Ariadne peered curiously at the mirror. "It's so odd, seeing myself like that." She shuddered minutely, and several leaves fell to the floor. "I know it's my reflection, but it seems almost…like a different me."

Edaline glanced over the dryad's shoulder. "The pixies were just making fun, that's all."

"But just look!" Ariadne insisted, and stepped aside so that Edaline was standing directly in front of the glass, smiling at her reflection.

She reached out a hand to touch the hair decorating the frame. "I have to admit, it's a nice beard, but I don't quite like the hair — Oh!"

"Are you alright, your majesty?"

Edaline nodded, and oh, it almost looked like the bearded glass nodded back at her, which wasn't really possible. Was it? "I'm fine. I just felt, oh, it felt like a pull — oh!
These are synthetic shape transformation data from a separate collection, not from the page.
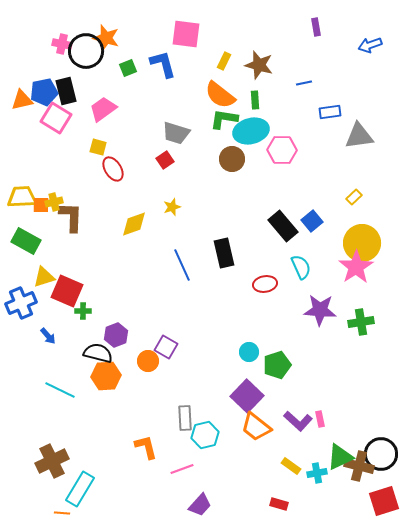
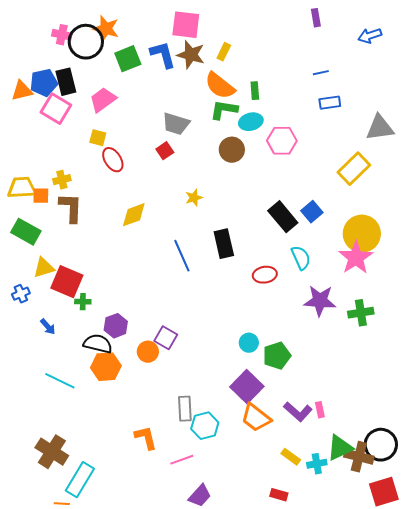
brown star: (259, 65) -> (191, 55), moved
green square: (128, 68) -> (128, 59), size x1.5
blue line: (304, 83) -> (321, 73), moved
cyan ellipse: (251, 131) -> (251, 122), size x0.7
gray triangle: (359, 136) -> (380, 128), moved
yellow rectangle: (354, 197) -> (354, 169), moved, size x2.0
yellow cross: (54, 202) -> (62, 180), moved
yellow star: (172, 207) -> (194, 198), moved
blue cross: (21, 303) -> (21, 294), size x0.6
brown cross: (52, 461) -> (52, 452), turned -32

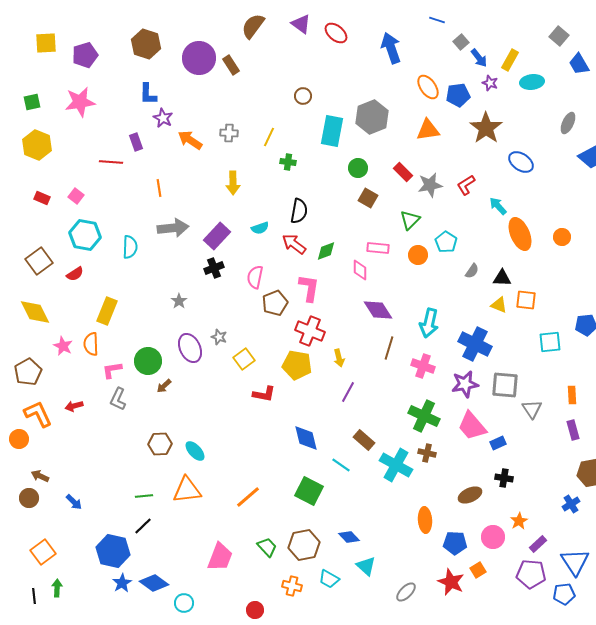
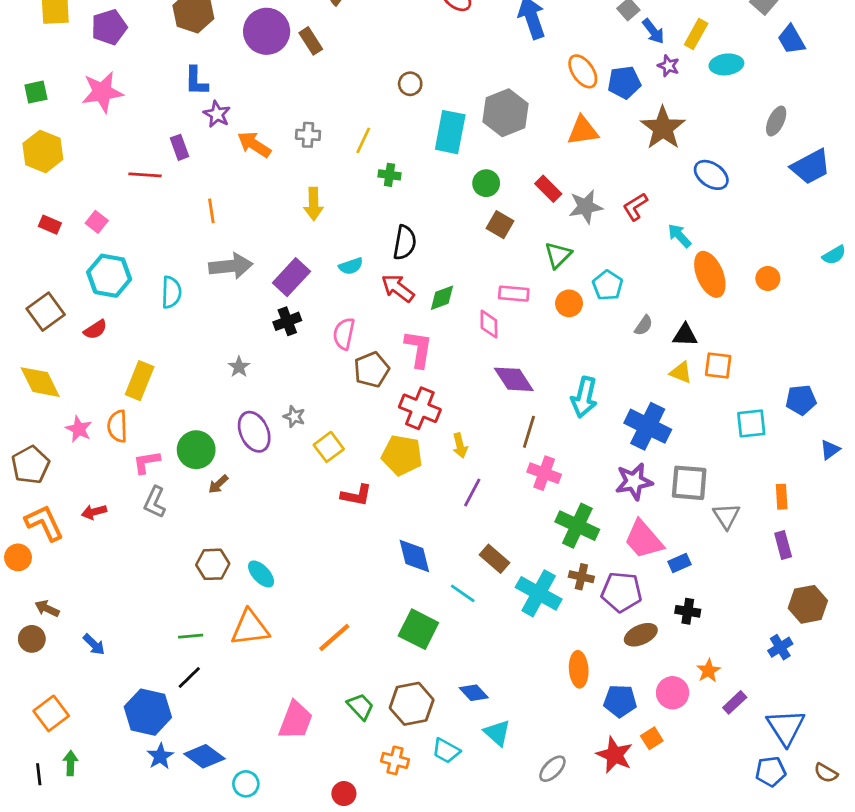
pink cross: (423, 366) -> (544, 473), moved
purple pentagon: (531, 574) -> (621, 592), moved

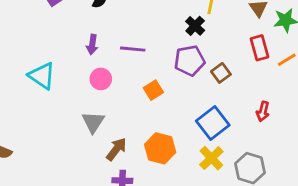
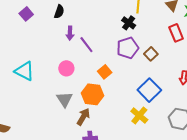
purple arrow: (92, 44) -> (70, 33), moved
purple line: (133, 49) -> (86, 45), turned 54
orange hexagon: (160, 148) -> (92, 94), moved
yellow cross: (211, 158) -> (139, 115), moved

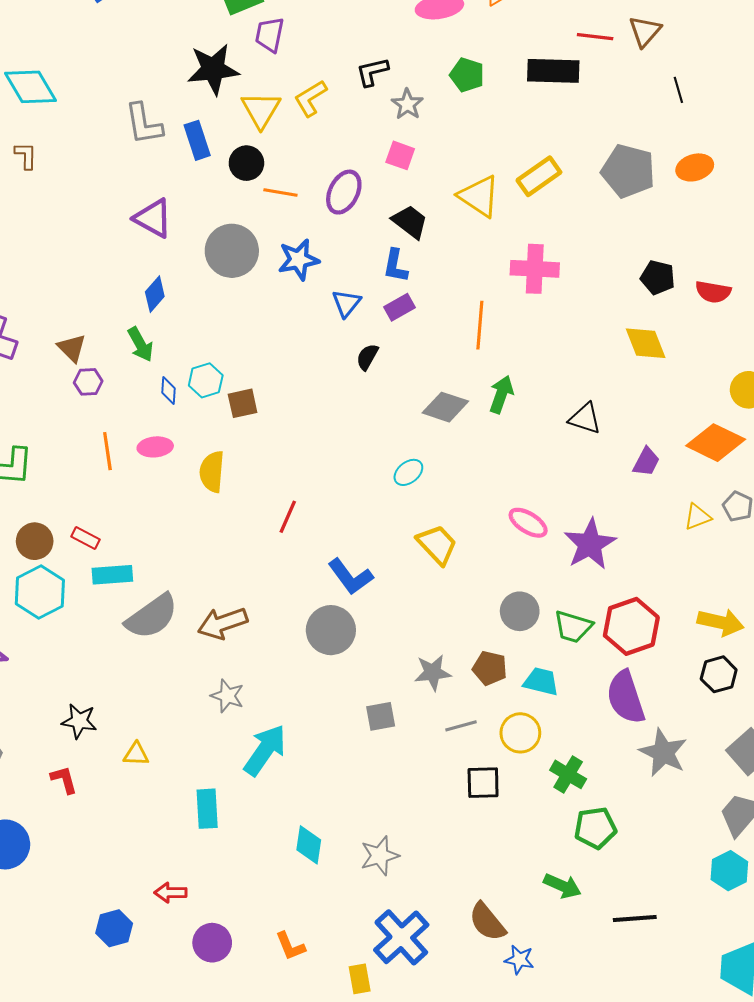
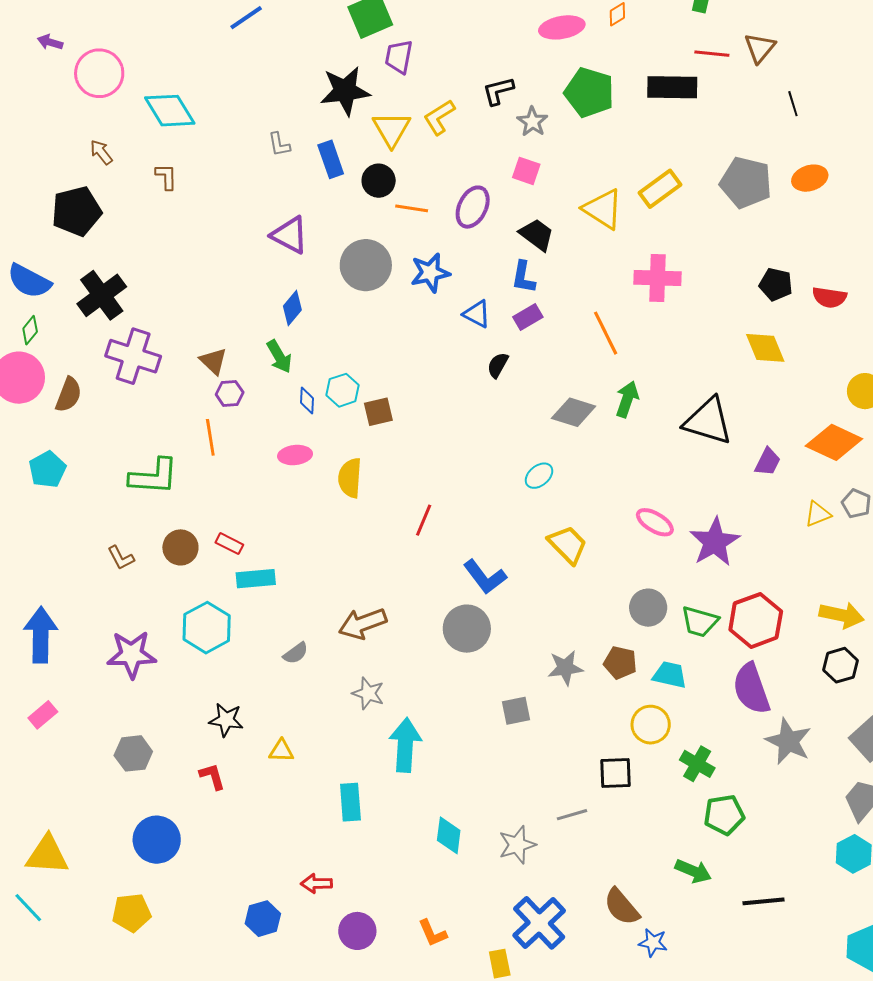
green pentagon: (467, 75) -> (589, 92), size x1.5
gray L-shape: (144, 124) -> (279, 144), size x0.6
blue triangle: (346, 303) -> (477, 314), turned -40
orange line: (480, 325) -> (606, 333), turned -30
black triangle: (585, 418) -> (708, 421), size x1.6
orange line: (107, 451) -> (210, 437), moved
cyan hexagon: (40, 592) -> (207, 628), moved
gray semicircle: (152, 617) -> (296, 653), moved, size x0.5
gray line: (461, 726) -> (572, 815), moved
cyan arrow: (265, 750) -> (405, 745), turned -30

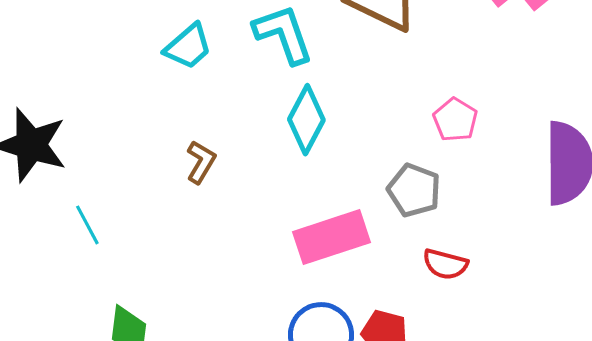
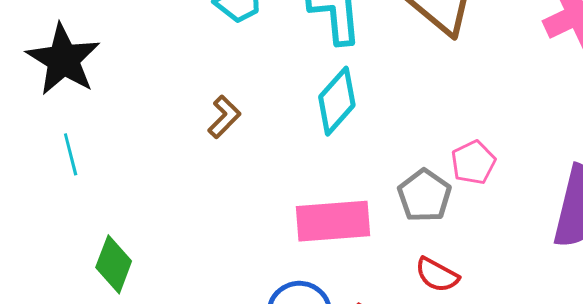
pink pentagon: (455, 120) -> (473, 162), moved
cyan line: (87, 225) -> (71, 154), moved

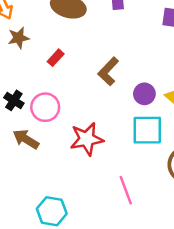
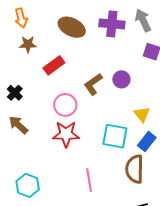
red rectangle: (56, 58) -> (54, 65), size x1.5
purple circle: (144, 94) -> (121, 79), moved
pink circle: (45, 107) -> (65, 105), moved

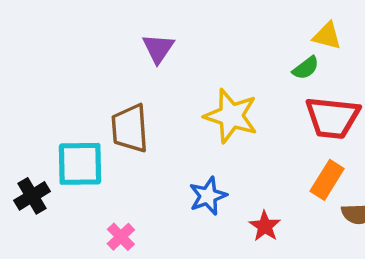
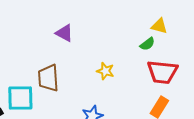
purple triangle: (158, 48) -> (64, 33), turned -36
yellow star: (231, 116) -> (105, 71), size x0.6

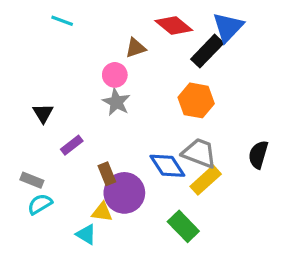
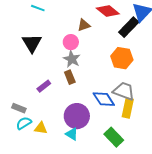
black triangle: (43, 113) -> (32, 43), moved, size x1.5
brown rectangle: (107, 174) -> (70, 77), moved
yellow rectangle: (206, 180) -> (128, 108), turned -36
yellow triangle: (102, 212) -> (41, 128), moved
cyan triangle: (86, 234) -> (72, 134), moved

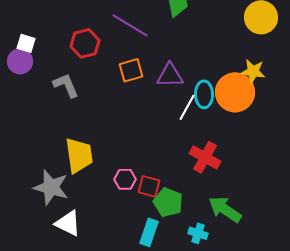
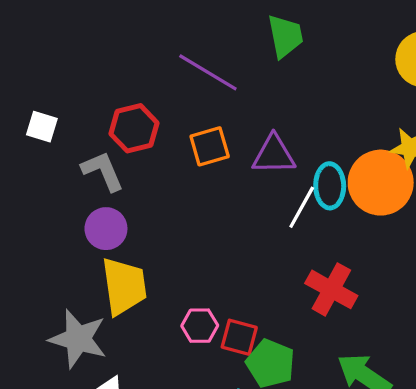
white square: (26, 43) -> (42, 127), moved
red hexagon: (85, 43) -> (134, 128), moved
purple circle: (20, 61) -> (106, 229), moved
Again!" She felt like she was being drawn closer and closer to the mirror, and she didn't really think she could get much closer to the wall, but now she was almost nose to nose with her reflection. And when she looked at her eyes, she realized with a start that she was staring at a different face now, not her own. "Ariadne, step back! There's enchantment at work here!

"Your majesty! Be careful! Hold on!"

She could hear the concern in her attendant's voice but it sounded very far away, and she knew that Ariadne was trying to pull at her, but her hands felt as light as the breeze. All she could see was that other face getting closer and closer, as the glass pulled her in, in and away from Ariadne and Cair Paravel. She felt like all the breath was being squeezed out of her and she tried to cry out, but her voice didn't seem to be working in the mirror.

The next thing she knew, she was sitting on the floor, gasping for breath, and staring up at that other face.